YOUR GOAL:
The records are to be repeated exactly, and any images in them are to be dropped.

INPUT:
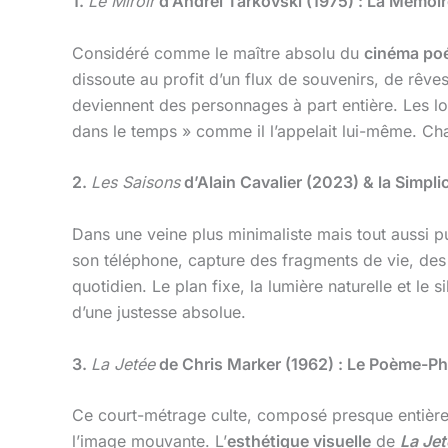
1.
Le Miroir
d’Andreï Tarkovski (1975) : La Mémoi
Considéré comme le maître absolu du
cinéma po
dissoute au profit d’un flux de souvenirs, de rêve
deviennent des personnages à part entière. Les l
dans le temps » comme il l’appelait lui-même. Cha
2.
Les Saisons
d’Alain Cavalier (2023) & la Simpl
Dans une veine plus minimaliste mais tout aussi pu
son téléphone, capture des fragments de vie, des 
quotidien. Le plan fixe, la lumière naturelle et le
d’une justesse absolue.
3.
La Jetée
de Chris Marker (1962) : Le Poème-P
Ce court-métrage culte, composé presque entière
l’image mouvante. L’
esthétique visuelle
de
La Jet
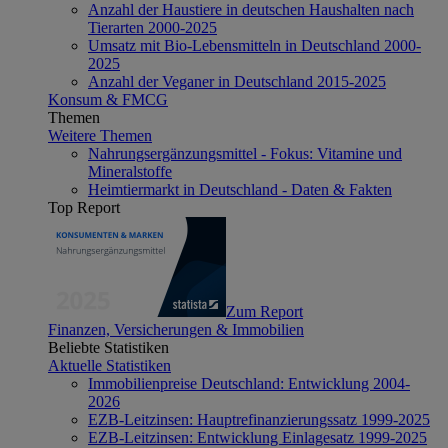
Anzahl der Haustiere in deutschen Haushalten nach
Tierarten 2000-2025
Umsatz mit Bio-Lebensmitteln in Deutschland 2000-
2025
Anzahl der Veganer in Deutschland 2015-2025
Konsum & FMCG
Themen
Weitere Themen
Nahrungsergänzungsmittel - Fokus: Vitamine und
Mineralstoffe
Heimtiermarkt in Deutschland - Daten & Fakten
Top Report
Zum Report
Finanzen, Versicherungen & Immobilien
Beliebte Statistiken
Aktuelle Statistiken
Immobilienpreise Deutschland: Entwicklung 2004-
2026
EZB-Leitzinsen: Hauptrefinanzierungssatz 1999-2025
EZB-Leitzinsen: Entwicklung Einlagesatz 1999-2025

ANSWER FOR THE TASK:
1.
Le Miroir
d’Andreï Tarkovski (1975) : La Mémoi
Considéré comme le maître absolu du
cinéma po
dissoute au profit d’un flux de souvenirs, de rêve
deviennent des personnages à part entière. Les l
dans le temps » comme il l’appelait lui-même. Cha
2.
Les Saisons
d’Alain Cavalier (2023) & la Simpl
Dans une veine plus minimaliste mais tout aussi pu
son téléphone, capture des fragments de vie, des 
quotidien. Le plan fixe, la lumière naturelle et le
d’une justesse absolue.
3.
La Jetée
de Chris Marker (1962) : Le Poème-P
Ce court-métrage culte, composé presque entière
l’image mouvante. L’
esthétique visuelle
de
La Jet
Anzahl der Haustiere in deutschen Haushalten nach
Tierarten 2000-2025
Umsatz mit Bio-Lebensmitteln in Deutschland 2000-
2025
Anzahl der Veganer in Deutschland 2015-2025
Konsum & FMCG
Themen
Weitere Themen
Nahrungsergänzungsmittel - Fokus: Vitamine und
Mineralstoffe
Heimtiermarkt in Deutschland - Daten & Fakten
Top Report
Zum Report
Finanzen, Versicherungen & Immobilien
Beliebte Statistiken
Aktuelle Statistiken
Immobilienpreise Deutschland: Entwicklung 2004-
2026
EZB-Leitzinsen: Hauptrefinanzierungssatz 1999-2025
EZB-Leitzinsen: Entwicklung Einlagesatz 1999-2025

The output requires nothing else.